━━━ Supplied data

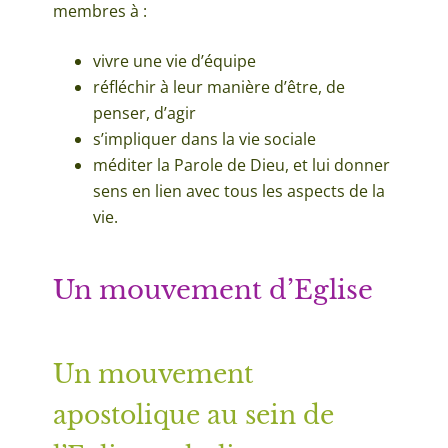
membres à :
vivre une vie d’équipe
réfléchir à leur manière d’être, de
penser, d’agir
s’impliquer dans la vie sociale
méditer la Parole de Dieu, et lui donner
sens en lien avec tous les aspects de la
vie.
Un mouvement d’Eglise
Un mouvement
apostolique au sein de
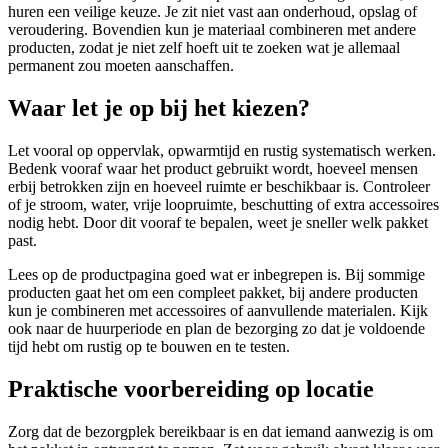
huren een veilige keuze. Je zit niet vast aan onderhoud, opslag of
veroudering. Bovendien kun je materiaal combineren met andere
producten, zodat je niet zelf hoeft uit te zoeken wat je allemaal
permanent zou moeten aanschaffen.
Waar let je op bij het kiezen?
Let vooral op oppervlak, opwarmtijd en rustig systematisch werken.
Bedenk vooraf waar het product gebruikt wordt, hoeveel mensen
erbij betrokken zijn en hoeveel ruimte er beschikbaar is. Controleer
of je stroom, water, vrije loopruimte, beschutting of extra accessoires
nodig hebt. Door dit vooraf te bepalen, weet je sneller welk pakket
past.
Lees op de productpagina goed wat er inbegrepen is. Bij sommige
producten gaat het om een compleet pakket, bij andere producten
kun je combineren met accessoires of aanvullende materialen. Kijk
ook naar de huurperiode en plan de bezorging zo dat je voldoende
tijd hebt om rustig op te bouwen en te testen.
Praktische voorbereiding op locatie
Zorg dat de bezorgplek bereikbaar is en dat iemand aanwezig is om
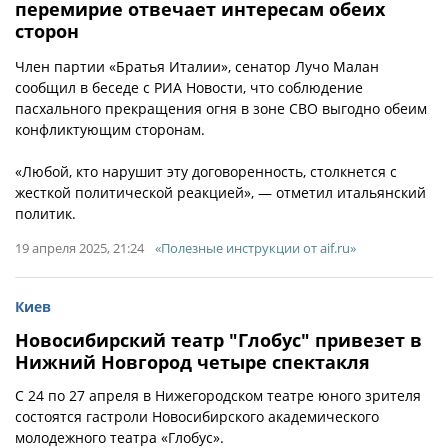
перемирие отвечает интересам обеих
сторон
Член партии «Братья Италии», сенатор Лучо Малан
сообщил в беседе с РИА Новости, что соблюдение
пасхального прекращения огня в зоне СВО выгодно обеим
конфликтующим сторонам.
«Любой, кто нарушит эту договоренность, столкнется с
жесткой политической реакцией», — отметил итальянский
политик.
19 апреля 2025, 21:24
«Полезные инструкции от aif.ru»
Киев
Новосибирский театр "Глобус" привезет в
Нижний Новгород четыре спектакля
С 24 по 27 апреля в Нижегородском театре юного зрителя
состоятся гастроли Новосибирского академического
молодежного театра «Глобус».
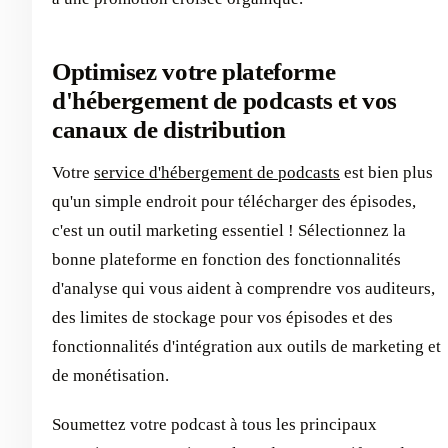
Optimisez votre plateforme
d'hébergement de podcasts et vos
canaux de distribution
Votre
service d'hébergement de podcasts
est bien plus
qu'un simple endroit pour télécharger des épisodes,
c'est un outil marketing essentiel ! Sélectionnez la
bonne plateforme en fonction des fonctionnalités
d'analyse qui vous aident à comprendre vos auditeurs,
des limites de stockage pour vos épisodes et des
fonctionnalités d'intégration aux outils de marketing et
de monétisation.
Soumettez votre podcast à tous les principaux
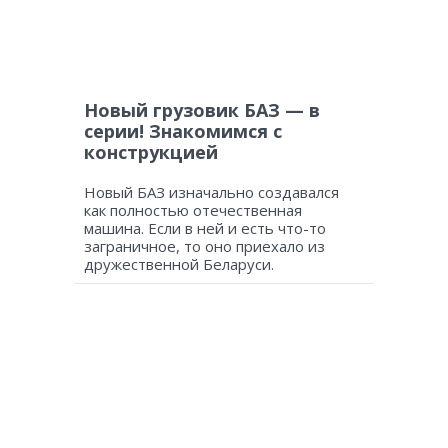
Новый грузовик БАЗ — в
серии! Знакомимся с
конструкцией
Новый БАЗ изначально создавался
как полностью отечественная
машина. Если в ней и есть что-то
заграничное, то оно приехало из
дружественной Беларуси.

━━━━━━

* Work request: Give every record back exactly as it reads, with no images.

* Answer:
membres à :
vivre une vie d’équipe
réfléchir à leur manière d’être, de
penser, d’agir
s’impliquer dans la vie sociale
méditer la Parole de Dieu, et lui donner
sens en lien avec tous les aspects de la
vie.
Un mouvement d’Eglise
Un mouvement
apostolique au sein de
huren een veilige keuze. Je zit niet vast aan onderhoud, opslag of
veroudering. Bovendien kun je materiaal combineren met andere
producten, zodat je niet zelf hoeft uit te zoeken wat je allemaal
permanent zou moeten aanschaffen.
Waar let je op bij het kiezen?
Let vooral op oppervlak, opwarmtijd en rustig systematisch werken.
Bedenk vooraf waar het product gebruikt wordt, hoeveel mensen
erbij betrokken zijn en hoeveel ruimte er beschikbaar is. Controleer
of je stroom, water, vrije loopruimte, beschutting of extra accessoires
nodig hebt. Door dit vooraf te bepalen, weet je sneller welk pakket
past.
Lees op de productpagina goed wat er inbegrepen is. Bij sommige
producten gaat het om een compleet pakket, bij andere producten
kun je combineren met accessoires of aanvullende materialen. Kijk
ook naar de huurperiode en plan de bezorging zo dat je voldoende
tijd hebt om rustig op te bouwen en te testen.
Praktische voorbereiding op locatie
Zorg dat de bezorgplek bereikbaar is en dat iemand aanwezig is om
перемирие отвечает интересам обеих
сторон
Член партии «Братья Италии», сенатор Лучо Малан
сообщил в беседе с РИА Новости, что соблюдение
пасхального прекращения огня в зоне СВО выгодно обеим
конфликтующим сторонам.
«Любой, кто нарушит эту договоренность, столкнется с
жесткой политической реакцией», — отметил итальянский
политик.
19 апреля 2025, 21:24
«Полезные инструкции от aif.ru»
Киев
Новосибирский театр "Глобус" привезет в
Нижний Новгород четыре спектакля
С 24 по 27 апреля в Нижегородском театре юного зрителя
состоятся гастроли Новосибирского академического
молодежного театра «Глобус».
Optimisez votre plateforme
d'hébergement de podcasts et vos
canaux de distribution
Votre
service d'hébergement de podcasts
est bien plus
qu'un simple endroit pour télécharger des épisodes,
c'est un outil marketing essentiel ! Sélectionnez la
bonne plateforme en fonction des fonctionnalités
d'analyse qui vous aident à comprendre vos auditeurs,
des limites de stockage pour vos épisodes et des
fonctionnalités d'intégration aux outils de marketing et
de monétisation.
Soumettez votre podcast à tous les principaux
Новый грузовик БАЗ — в
серии! Знакомимся с
конструкцией
Новый БАЗ изначально создавался
как полностью отечественная
машина. Если в ней и есть что-то
заграничное, то оно приехало из
дружественной Беларуси.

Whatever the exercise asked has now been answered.